Quantification of Airborne Endotoxins

Fine (aerodynamic diameter $\le$ 2.5 μm, PM2.5) and coarse particles (aerodynamic diameter $\ge$ 2.5 μm) were collected on glass filters (Advantec Co., Ltd., Tokyo, Japan) and quartz filters (Pall Life Sciences, Port Washington, NY, USA), respectively, in the city of Sasebo (129.79 °E, 33.10 °N) using a high volume air sampler (HV1000R, Shibata Scientific Technology, Soka, Japan) equipped with an impactor (Shibata Scientific Technology) at a flow rate of 1 m³/min for 1 week per filter. The quartz and glass filters were preheated to 250 °C for 2 h before sampling for the estimation of endotoxin level. Following sample collection, the filters were stored at −80 °C until the preparation of sample solutions.

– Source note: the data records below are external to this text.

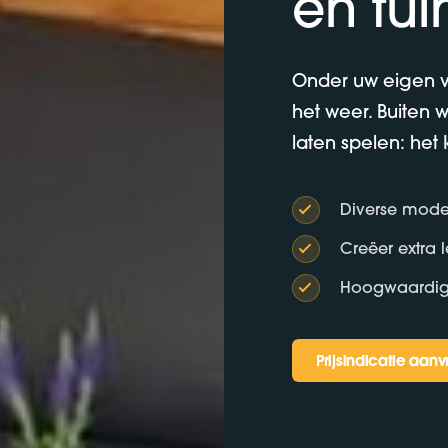
en tui
Onder uw eigen v
het weer. Buiten 
laten spelen: het 
Diverse mode
Creëer extra 
Hoogwaardige
Prijsindicatie aan
Prijsindicatie aan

To quantify endotoxins in fine and coarse particles, 15 % of sample filter (corresponding to 1512 m³ of air) was extracted with endotoxin-free water containing 0.025 % Tween-20 using an ultrasonic apparatus for 30 min, as previously described [22 (link),23 (link)]. The extract was centrifuged, and a portion of the supernatant was used for endotoxin analyses. A sample solution for luciferase reporter assay was extracted with distilled water from 15 % of the sample filter through ultra-sonication for 30 min, followed by centrifugation. The supernatant was lyophilized to obtain powder and resolved with culture medium before use in the luciferase reporter assay.